Meloni was given a small bell used in cabinet debates as a symbol of the handover
Rome (AFP) - Italy’s new Prime Minister Giorgia Meloni will take her first steps on the international stage in a meeting later on Sunday with French President Emmanuel Macron, hours after she formally took office.
Four weeks after her post-fascist Brothers of Italy party won general elections, Meloni assumed office in a handover ceremony with outgoing premier Mario Draghi, before gathering her cabinet.
“We must be united, there are emergencies the country is facing. We have to work together,” the 45-year-old told her ministers during their first meeting, lasting half an hour.
The new government is the most far-right in Italy since World War II, and takes power at a time of soaring inflation and an energy crisis linked to Russia’s invasion of Ukraine.
Macron was headed to Rome and the Vatican for a pre-planned visit and his spokesman had left the prospect of meeting Meloni open.

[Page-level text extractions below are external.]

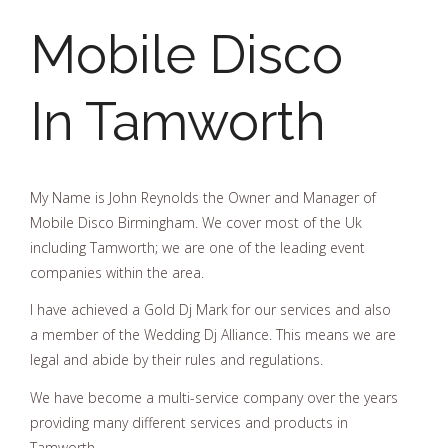
Mobile Disco
In Tamworth
My Name is John Reynolds the Owner and Manager of
Mobile Disco Birmingham. We cover most of the Uk
including Tamworth; we are one of the leading event
companies within the area.
I have achieved a Gold Dj Mark for our services and also
a member of the Wedding Dj Alliance. This means we are
legal and abide by their rules and regulations.
We have become a multi-service company over the years
providing many different services and products in
Tamworth.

He will meet Meloni in the centre of Rome rather than the prime minister’s official residence, a French source told AFP.
Her government has already been rocked by tensions within Meloni’s coalition, which includes Matteo Salvini’s far-right League party and former premier Silvio Berlusconi’s right-wing Forza Italia.
Meloni was forced this week to repeat her unwavering support for Ukraine and Western sanctions against Russia after Berlusconi was recorded defending President Vladimir Putin.
The prospect of a Eurosceptic, populist government taking the helm of the eurozone’s third largest economy has already sparked concern among Italy’s allies, particularly in the European Union.
Georgia Meloni held private talks with outgoing premier Mario Draghi
European Commission President Ursula von der Leyen said on Saturday she had a “good first call” with Meloni, saying she looked forward to “constructive cooperation”.
Chancellor Olaf Scholz of Germany said he wanted to keep “working closely together with Italy in EU, NATO and G7” – a sentiment Meloni reflected in responses to congratulatory messages on Twitter.
- Reassuring ministers -
Meloni and her 24 ministers were sworn in on Saturday before President Sergio Mattarella and she declared her intention to get “straight to work”.
On Sunday Meloni joined outgoing prime minister Draghi, a former European Central Bank chief who took over in February 2021, for a formal handover of power.
They held private talks for almost 90 minutes before a smiling Draghi symbolically handed to Meloni a small bell used in cabinet debates, which she, grinning, rang a few times for the television cameras.
As a teenage activist, Meloni praised late dictator Benito Mussolini, but insists fascism is history and has transformed her party from a marginal group of radicals to a national force.
Brothers of Italy won just four percent of the vote in 2018 elections, but secured a 26 percent in the September 25 poll.
During 18 months as the only real opposition to Draghi’s national unity government, Meloni swept up disillusioned voters, presenting herself as a straight-talking defender of traditional values and Italy’s national interests.
But her ministerial experience is limited to three years as youth minister under Berlusconi’s 2008-2011 government, while her party has never held power.
In an attempt to reassure investors that Italy’s debt-laden economy was safe in her hands, Meloni has appointed Giancarlo Giorgetti as economy minister.
Giorgetti, who served as minister of economic development under Draghi, is considered one of the more moderate, pro-Europe members of Salvini’s League.
Meloni presents herself as a straight-talking "Christian mother" and defender of traditional values
Draghi’s energy minister, Roberto Cingolani, will stay on as government advisor as Italy tries to wean itself off Russian gas, reports said.
- Coalition tensions -
Meloni’s party no longer wants Italy to leave the EU’s single currency but remains strongly Eurosceptic, as is the League, which won nine percent in the elections.
However, she named committed European Antonio Tajani, a former president of the European Parliament who co-founded Forza Italia with Berlusconi, as foreign minister and deputy prime minister.
Salvini will serve as deputy prime minister and minister of infrastructure and transport.
Like Berlusconi, Salvini is a long-time fan of Putin and has criticised Western sanctions imposed on Russia over its invasion of Ukraine.
On Saturday Meloni again affirmed her desire to work with NATO, which she described as “more than a military alliance: a bulwark of common values we’ll never stop standing for”.
NATO chief Jens Stoltenberg and US President Joe Biden sent their congratulations, as did Ukrainian leader Volodymyr Zelensky.
The tensions with her allies reinforce doubts as to how long she can keep her coalition together, in a country that has had almost 70 governments since 1946.
Pope Francis noted the start of the new government in his weekly Angelus Sunday, offering his prayers for “unity and peace in Italy”.